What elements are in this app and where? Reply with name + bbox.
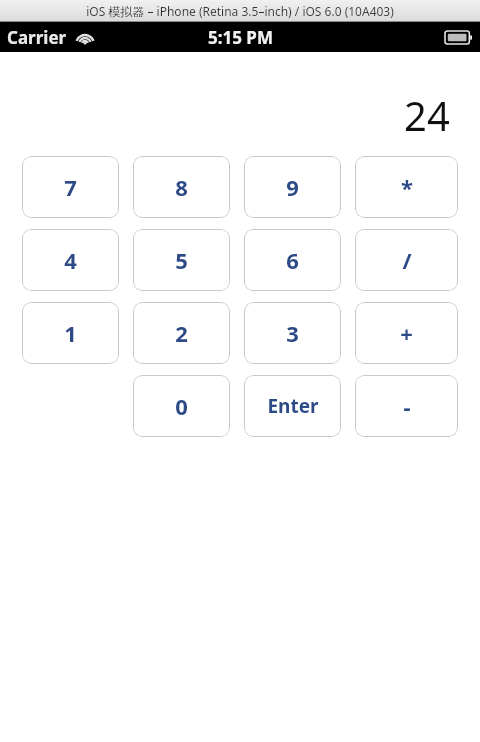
button[interactable]: - <box>355 375 458 437</box>
staticText: - <box>403 391 411 421</box>
button[interactable]: 6 <box>244 229 341 291</box>
staticText: 8 <box>175 172 188 202</box>
button[interactable]: 0 <box>133 375 230 437</box>
staticText: 4 <box>64 245 77 275</box>
staticText: 24 <box>404 88 450 142</box>
staticText: iOS 模拟器 – iPhone (Retina 3.5–inch) / iOS… <box>86 3 394 19</box>
button[interactable]: 5 <box>133 229 230 291</box>
button[interactable]: 1 <box>22 302 119 364</box>
button[interactable]: * <box>355 156 458 218</box>
staticText: 5 <box>175 245 188 275</box>
staticText: Carrier <box>7 26 67 49</box>
button[interactable]: 2 <box>133 302 230 364</box>
staticText: * <box>401 172 413 202</box>
staticText: / <box>402 245 412 275</box>
button[interactable]: 4 <box>22 229 119 291</box>
button[interactable]: + <box>355 302 458 364</box>
button[interactable]: 3 <box>244 302 341 364</box>
staticText: 0 <box>175 391 188 421</box>
button[interactable]: 9 <box>244 156 341 218</box>
staticText: 6 <box>286 245 299 275</box>
staticText: 1 <box>64 318 77 348</box>
staticText: 9 <box>286 172 299 202</box>
staticText: 7 <box>64 172 77 202</box>
button[interactable]: 7 <box>22 156 119 218</box>
staticText: 3 <box>286 318 299 348</box>
staticText: + <box>400 318 413 348</box>
button[interactable]: Enter <box>244 375 341 437</box>
button[interactable]: / <box>355 229 458 291</box>
button[interactable]: 8 <box>133 156 230 218</box>
staticText: 2 <box>175 318 188 348</box>
staticText: 5:15 PM <box>208 26 273 49</box>
staticText: Enter <box>267 393 319 419</box>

▶ _Task description_:
Report every line of the material above in which "Enter" appears.

▶ _Output of the task_:
button[interactable]: Enter <box>244 375 341 437</box>
staticText: Enter <box>267 393 319 419</box>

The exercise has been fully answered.